Ernest Hemingway, Charlotte Brontë, Charles Dickens. What do these classic authors have in common? AP Literature students don’t read their genius works. Unfortunately, many English teachers at Palo Alto High School have elected to focus on modern, more progressive authors in lieu of classic luminaries. I fear students aren’t learning about the roots of literature because teachers deprive them of studying undeniably valuable texts when they trade them for contemporary authors.
Novels considered classic literature, such as those by renowned authors like Dickens and Steinbeck, are beautifully written and flawlessly stand the test of time — which is why they are studied so heavily. This is more than I can say about most of the progressive texts students read in AP Literature, which may be relevant in theme and history but do not necessarily carry the same literary weight.
While I commend teachers for trying to diversify reading lists by adding female authors or writers of color, this shouldn’t be at the expense of the curriculum itself. In fact, there is diversity in classic literature that teachers can use.

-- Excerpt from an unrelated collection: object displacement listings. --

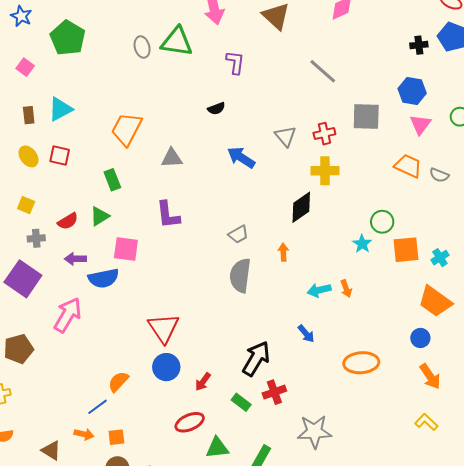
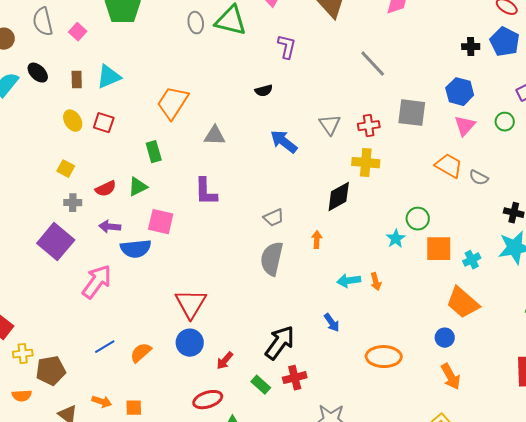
brown pentagon: (18, 349) -> (51, 371), moved
blue line: (97, 407) -> (105, 347), moved

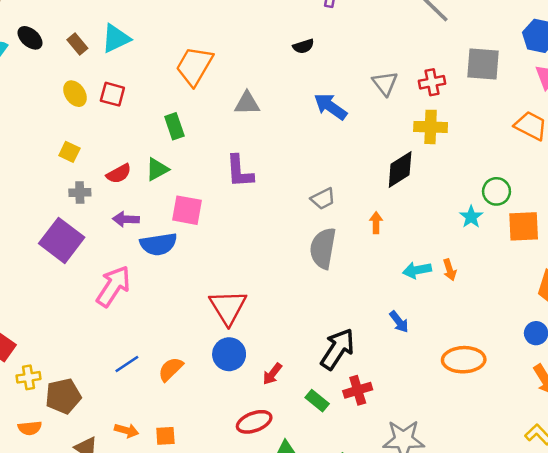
brown rectangle: (77, 80) -> (77, 44), turned -36

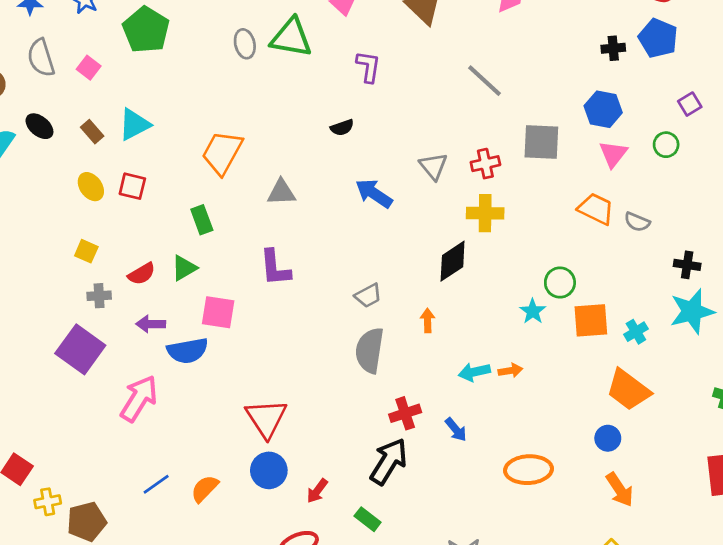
orange arrow: (450, 270) -> (510, 371), turned -80
red cross: (358, 390) -> (405, 413), moved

Jane Austen’s “Pride and Prejudice” or Charlotte Bronte’s “Jane Eyre,” for instance, are written by women and feature female protagonists, and novels like Miguel de Cervantes’ “Don Quixote” are written by non-Anglo-Saxon authors.

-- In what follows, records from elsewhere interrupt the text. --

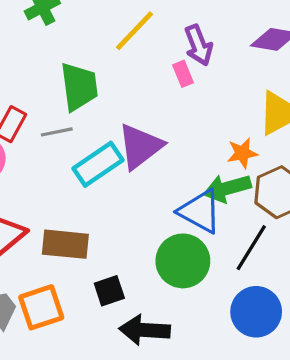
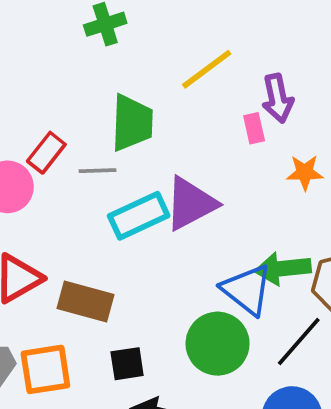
orange star: (242, 153) -> (305, 172), moved

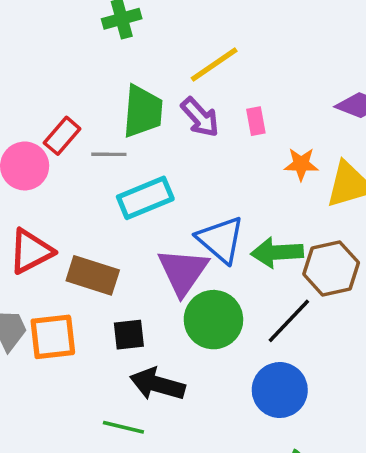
purple arrow: (278, 98) -> (200, 117), moved, turned -33
purple triangle: (191, 204) -> (183, 272), moved, turned -30
blue triangle: (247, 290) -> (221, 240), moved

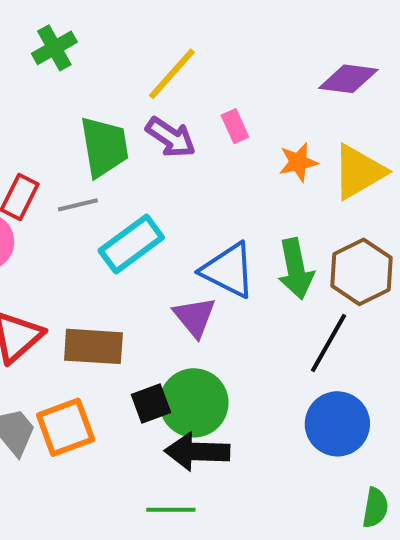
green arrow: (277, 252) -> (296, 269), turned -84
purple triangle: (183, 272) -> (195, 317), size x0.7
green circle: (213, 320) -> (194, 403), moved

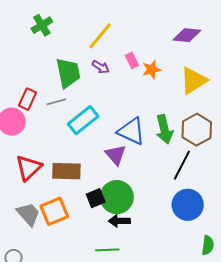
purple arrow: (171, 137) -> (101, 67), size x0.7
orange star: (298, 162) -> (152, 70), moved
black arrow: (197, 452) -> (119, 221), size x0.7

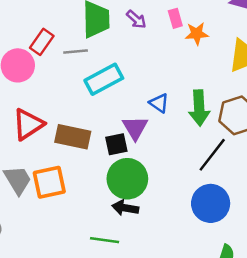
blue triangle: (131, 131) -> (159, 103), size x0.6
black square: (96, 198) -> (116, 144), moved

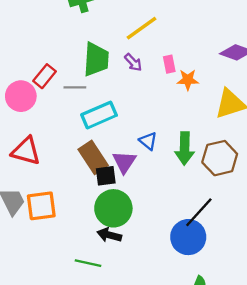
red triangle: (28, 124) -> (26, 151), turned 44
brown rectangle: (73, 137) -> (93, 157), moved, turned 40
black line: (212, 155) -> (199, 212), moved

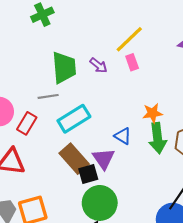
yellow line: (142, 28) -> (129, 39), moved
red rectangle: (45, 76) -> (27, 123), moved
orange star: (188, 80) -> (153, 113), moved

Understanding classic literature is especially important because many of these works are referenced in more progressive texts. For example, how are students expected to identify Kate Chopin’s Shakespearean references in “The Awakening” if never exposed to “Hamlet”?
In college, students will be expected to know classic authors. Only with prior experience analyzing these texts can students succeed when they are required to write difficult theses about classic novels beyond high school.
In the STEM-focused Silicon Valley, literary skills are already being taught ineffectively. Moving away from classical literature is a step back for students who should be well-versed in the humanities, even if that means understanding Melville’s convoluted white whale metaphor and decoding Shakespeare’s confusing verses.
Perhaps the best time travelers are Palo Alto High School’s AP Literature teachers, who manage to fit 395 years — of American and British literature, that is — into less than eight months. This breadth is commendable, and all English teachers at Paly should strive toward diversifying the texts they assign — both in chronology and in authors’ racial and gender identities — by incorporating more contemporary works to remain relevant to students.
This isn’t to say we shouldn’t read classical literature, which has largely shaped how we think, speak and write today. Born into a Russian-speaking family, I grew up reading and idolizing Pushkin, Tolstoy and other classical Russian authors who lived in the tattered, finely printed books that lined my mom’s shelves.
It’s precisely because of this that I believe literature classes should push students to read books that perhaps can’t be found on their parents’ bookshelves — to think about non-traditional texts they may never otherwise read. Almost everyone knows the story of “Jane Eyre,” for instance, but neither I nor many of my classmates had heard of Nella Larsen’s “Passing” — a novelistic tour de force examining biracial identity that was reintroduced into the Paly AP Literature curriculum this year — before reading it in class.
It’s through broadening the scope of our reading habits that we bring in fresh perspectives, learn about our complex human history and develop empathy. At the same time, we read selfishly. We want a novel to reflect us completely in its pages, to tear down the roofs of our souls and make us peer intently inside.
And let’s face it: Most works that we consider canonical American and British literature are written by white men about white men and shy away from once-taboo topics like sexuality and race that are highly relevant today. While the themes of classics are everlasting, their ability to represent a diverse class of English students is limited. Modern novels are often inherently more relatable to us — in their themes, characters, diction and even pace — and thus provide a more accessible, seamless reading experience.
After all, as Oscar Wilde once wrote, “it is the spectator, and not life, that art really mirrors.” As writers and audiences alike diversify, so should our literature curriculum.